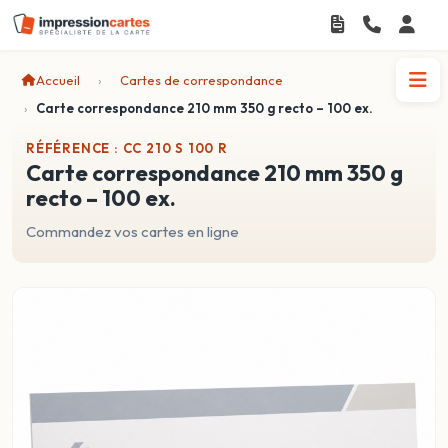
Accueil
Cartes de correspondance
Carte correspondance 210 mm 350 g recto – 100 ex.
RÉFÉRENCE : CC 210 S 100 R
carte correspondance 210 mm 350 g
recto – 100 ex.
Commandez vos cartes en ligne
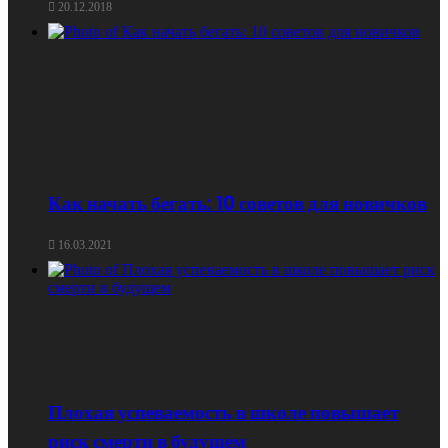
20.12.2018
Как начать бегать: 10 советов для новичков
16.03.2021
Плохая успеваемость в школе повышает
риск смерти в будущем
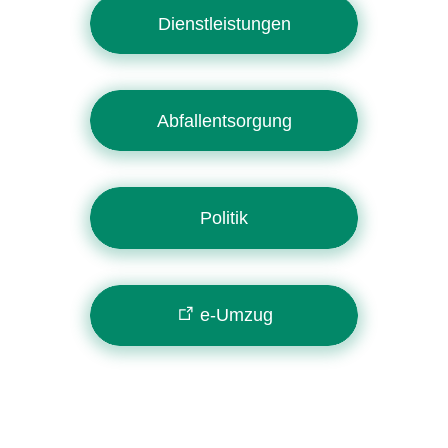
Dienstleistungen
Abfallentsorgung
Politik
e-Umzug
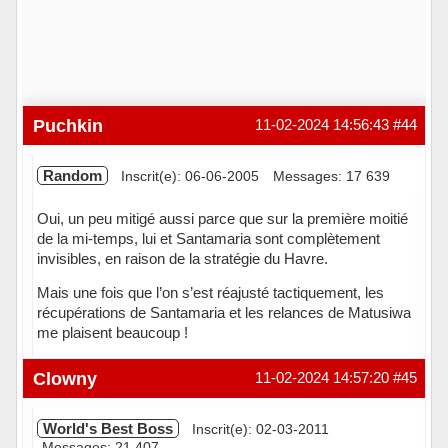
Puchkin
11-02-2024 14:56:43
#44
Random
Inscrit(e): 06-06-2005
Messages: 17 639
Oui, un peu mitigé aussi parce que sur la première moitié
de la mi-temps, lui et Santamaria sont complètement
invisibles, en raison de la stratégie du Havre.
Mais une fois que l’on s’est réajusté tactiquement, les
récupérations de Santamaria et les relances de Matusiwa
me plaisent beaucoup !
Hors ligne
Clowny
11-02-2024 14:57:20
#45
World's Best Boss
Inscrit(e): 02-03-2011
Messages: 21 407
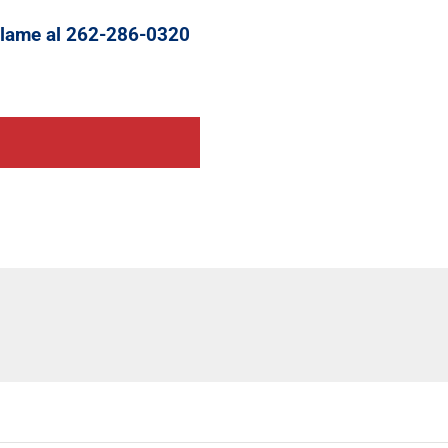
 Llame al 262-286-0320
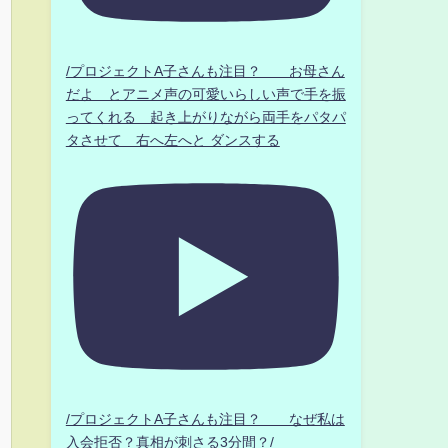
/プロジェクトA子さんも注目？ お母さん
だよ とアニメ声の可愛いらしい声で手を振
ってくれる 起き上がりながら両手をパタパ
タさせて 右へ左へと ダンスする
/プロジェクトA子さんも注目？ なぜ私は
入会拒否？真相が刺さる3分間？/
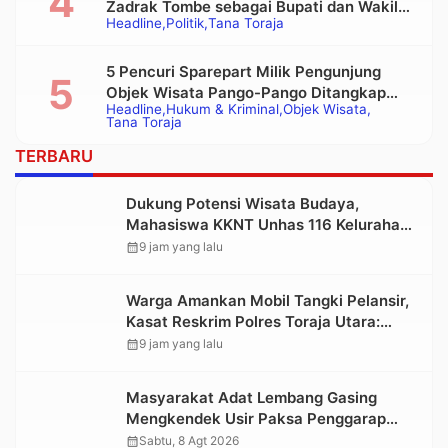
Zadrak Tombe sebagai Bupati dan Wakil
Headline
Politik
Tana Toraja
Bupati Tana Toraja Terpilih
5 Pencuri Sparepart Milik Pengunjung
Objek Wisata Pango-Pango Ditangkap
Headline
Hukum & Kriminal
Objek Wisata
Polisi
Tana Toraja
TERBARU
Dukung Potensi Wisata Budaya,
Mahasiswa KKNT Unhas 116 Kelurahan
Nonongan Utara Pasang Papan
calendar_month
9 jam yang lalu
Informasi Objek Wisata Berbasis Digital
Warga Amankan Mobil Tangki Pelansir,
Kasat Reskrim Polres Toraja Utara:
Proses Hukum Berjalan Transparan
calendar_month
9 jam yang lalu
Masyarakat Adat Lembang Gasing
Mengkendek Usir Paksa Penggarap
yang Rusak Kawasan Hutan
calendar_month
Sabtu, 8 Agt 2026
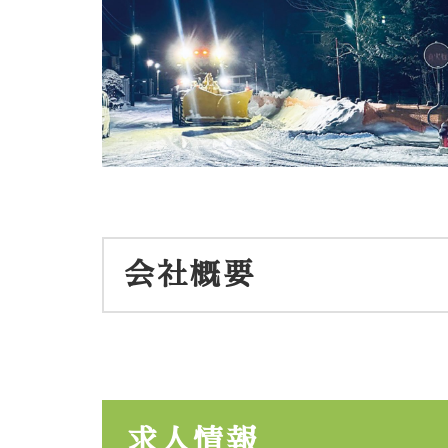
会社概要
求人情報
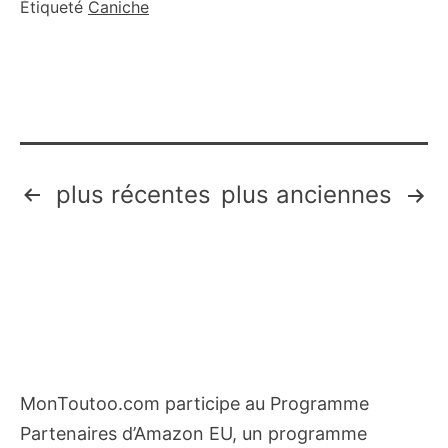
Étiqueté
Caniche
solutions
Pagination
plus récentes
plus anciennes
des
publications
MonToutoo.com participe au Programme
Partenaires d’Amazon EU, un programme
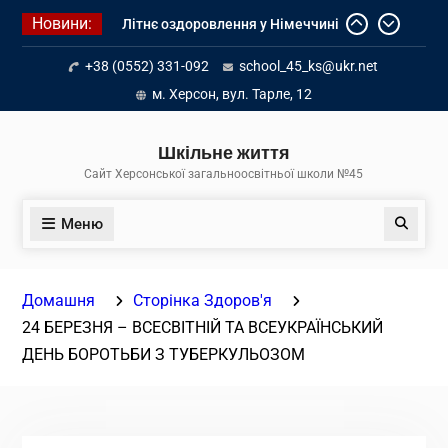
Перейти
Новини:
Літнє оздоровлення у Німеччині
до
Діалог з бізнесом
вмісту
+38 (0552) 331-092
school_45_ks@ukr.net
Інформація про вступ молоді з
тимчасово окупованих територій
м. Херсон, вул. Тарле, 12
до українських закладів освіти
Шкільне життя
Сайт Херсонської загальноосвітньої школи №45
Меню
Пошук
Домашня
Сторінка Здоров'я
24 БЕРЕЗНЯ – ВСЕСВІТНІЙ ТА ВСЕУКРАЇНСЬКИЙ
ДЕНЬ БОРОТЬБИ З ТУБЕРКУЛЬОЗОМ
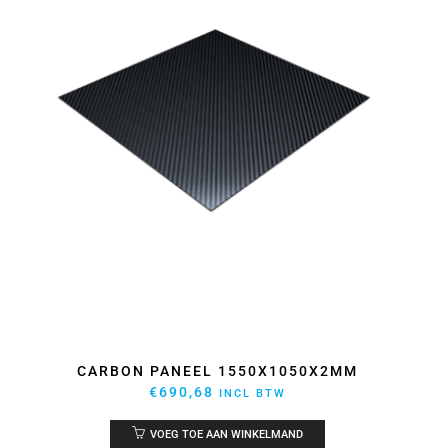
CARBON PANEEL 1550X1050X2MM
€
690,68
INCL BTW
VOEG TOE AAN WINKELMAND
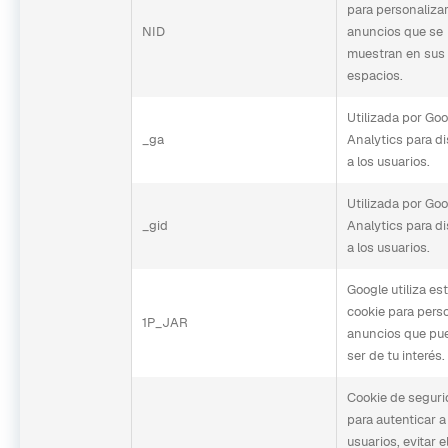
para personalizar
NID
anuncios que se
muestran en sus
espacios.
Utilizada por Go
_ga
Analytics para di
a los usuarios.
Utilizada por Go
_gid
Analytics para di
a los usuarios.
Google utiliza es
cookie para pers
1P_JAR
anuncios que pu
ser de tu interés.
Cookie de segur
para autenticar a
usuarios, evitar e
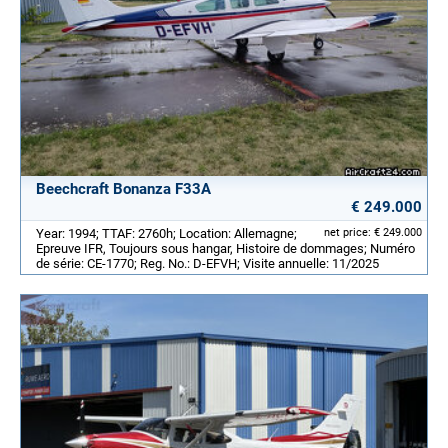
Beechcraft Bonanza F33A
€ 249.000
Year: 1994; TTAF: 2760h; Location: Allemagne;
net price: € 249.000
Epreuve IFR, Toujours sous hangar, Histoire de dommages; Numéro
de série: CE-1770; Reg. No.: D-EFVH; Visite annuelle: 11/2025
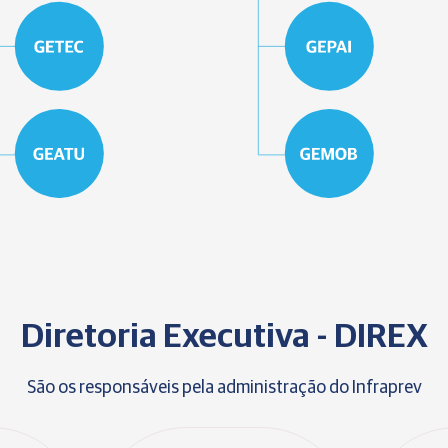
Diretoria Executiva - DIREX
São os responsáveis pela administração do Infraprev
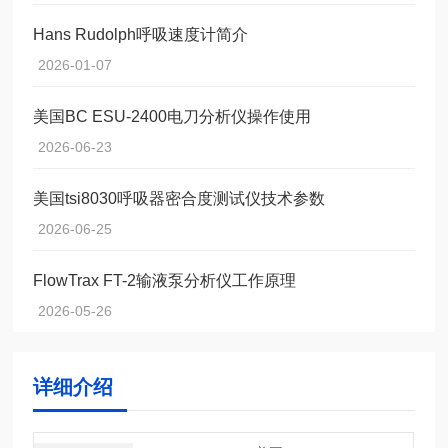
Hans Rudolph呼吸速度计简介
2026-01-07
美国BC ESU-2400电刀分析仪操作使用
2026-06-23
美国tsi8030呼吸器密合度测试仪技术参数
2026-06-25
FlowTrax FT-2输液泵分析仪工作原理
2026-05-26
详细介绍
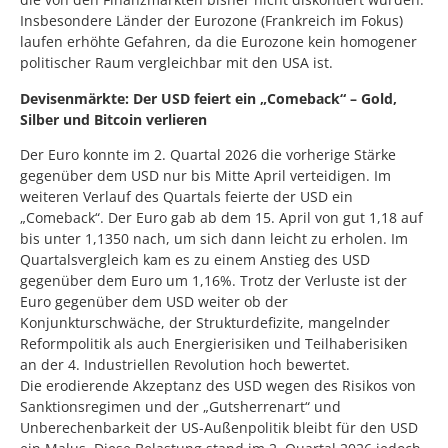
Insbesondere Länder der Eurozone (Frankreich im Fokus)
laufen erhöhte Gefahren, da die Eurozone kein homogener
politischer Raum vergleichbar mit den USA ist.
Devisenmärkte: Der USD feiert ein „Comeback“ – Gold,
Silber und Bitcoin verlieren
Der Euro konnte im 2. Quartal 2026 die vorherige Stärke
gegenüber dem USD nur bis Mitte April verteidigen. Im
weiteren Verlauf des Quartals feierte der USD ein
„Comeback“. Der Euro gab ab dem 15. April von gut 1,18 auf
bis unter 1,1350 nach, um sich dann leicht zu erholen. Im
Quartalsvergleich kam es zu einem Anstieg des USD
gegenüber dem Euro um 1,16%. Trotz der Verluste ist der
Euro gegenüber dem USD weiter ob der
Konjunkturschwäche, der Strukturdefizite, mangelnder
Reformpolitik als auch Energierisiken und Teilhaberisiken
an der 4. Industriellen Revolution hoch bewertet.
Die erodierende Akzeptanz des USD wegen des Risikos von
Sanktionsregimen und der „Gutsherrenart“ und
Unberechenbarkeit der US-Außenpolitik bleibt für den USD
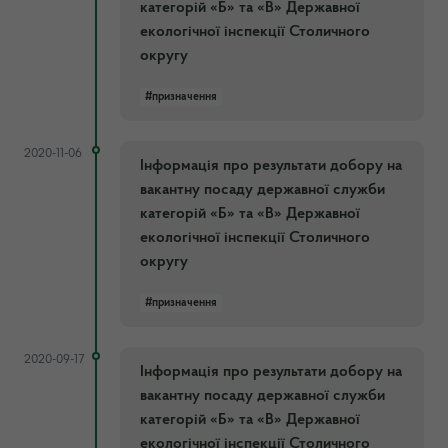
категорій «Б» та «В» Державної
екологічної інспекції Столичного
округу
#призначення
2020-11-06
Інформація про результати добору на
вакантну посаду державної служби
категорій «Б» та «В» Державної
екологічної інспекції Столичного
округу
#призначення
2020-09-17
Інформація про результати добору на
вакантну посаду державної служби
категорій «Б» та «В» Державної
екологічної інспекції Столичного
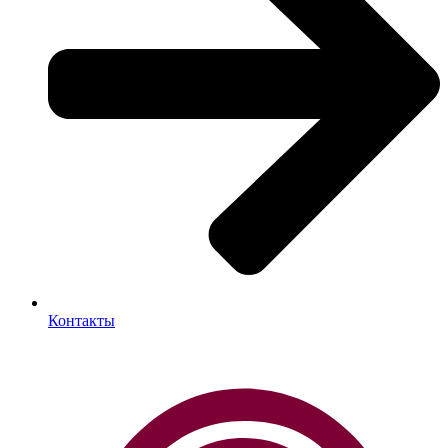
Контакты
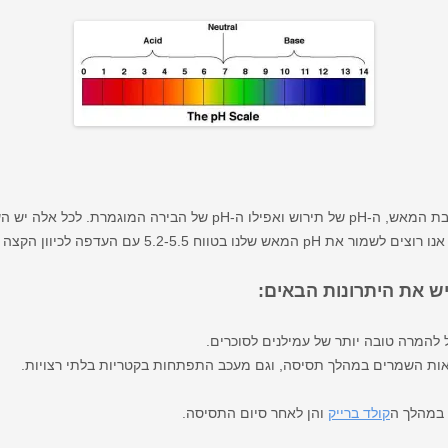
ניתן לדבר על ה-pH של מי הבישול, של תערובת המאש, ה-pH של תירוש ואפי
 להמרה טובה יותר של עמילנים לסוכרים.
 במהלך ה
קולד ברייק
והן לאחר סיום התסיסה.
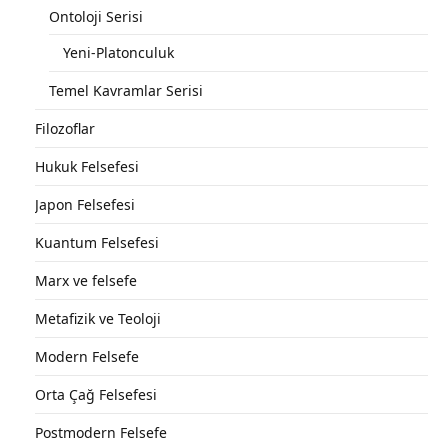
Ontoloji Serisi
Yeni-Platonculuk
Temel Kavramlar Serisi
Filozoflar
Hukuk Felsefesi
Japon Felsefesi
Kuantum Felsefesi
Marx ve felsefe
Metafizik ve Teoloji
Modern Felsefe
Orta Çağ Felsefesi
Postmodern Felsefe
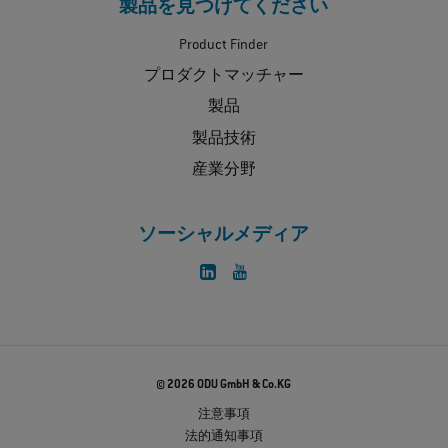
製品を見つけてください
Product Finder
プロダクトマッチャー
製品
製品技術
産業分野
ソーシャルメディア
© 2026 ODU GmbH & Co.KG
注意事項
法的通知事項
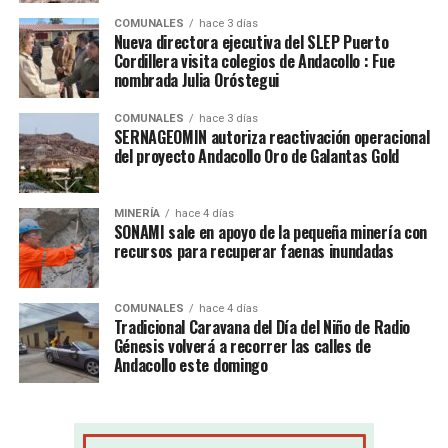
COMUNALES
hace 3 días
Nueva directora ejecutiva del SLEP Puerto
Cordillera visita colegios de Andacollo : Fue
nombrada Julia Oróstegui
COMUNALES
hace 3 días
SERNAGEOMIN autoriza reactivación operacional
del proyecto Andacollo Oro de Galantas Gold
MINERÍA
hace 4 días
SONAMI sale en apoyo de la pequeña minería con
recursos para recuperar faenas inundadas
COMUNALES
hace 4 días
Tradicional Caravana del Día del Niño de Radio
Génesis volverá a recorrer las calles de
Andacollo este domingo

[Activity]
Would you please output only the lines from the start of the material above up to and including the line with "入会拒否？真相が刺さる3分間？/", exactly as they appear and without pictures?

[Task response]
Accueil
Cartes de correspondance
Carte correspondance 210 mm 350 g recto – 100 ex.
RÉFÉRENCE : CC 210 S 100 R
carte correspondance 210 mm 350 g
recto – 100 ex.
Commandez vos cartes en ligne
20.12.2018
Как начать бегать: 10 советов для новичков
16.03.2021
Плохая успеваемость в школе повышает
риск смерти в будущем
Dienstleistungen
Abfallentsorgung
Politik
e-Umzug
Puchkin
11-02-2024 14:56:43
#44
Random
Inscrit(e): 06-06-2005
Messages: 17 639
Oui, un peu mitigé aussi parce que sur la première moitié
de la mi-temps, lui et Santamaria sont complètement
invisibles, en raison de la stratégie du Havre.
Mais une fois que l’on s’est réajusté tactiquement, les
récupérations de Santamaria et les relances de Matusiwa
me plaisent beaucoup !
Hors ligne
Clowny
11-02-2024 14:57:20
#45
World's Best Boss
Inscrit(e): 02-03-2011
Messages: 21 407
 Llame al 262-286-0320
/プロジェクトA子さんも注目？ お母さん
だよ とアニメ声の可愛いらしい声で手を振
ってくれる 起き上がりながら両手をパタパ
タさせて 右へ左へと ダンスする
/プロジェクトA子さんも注目？ なぜ私は
入会拒否？真相が刺さる3分間？/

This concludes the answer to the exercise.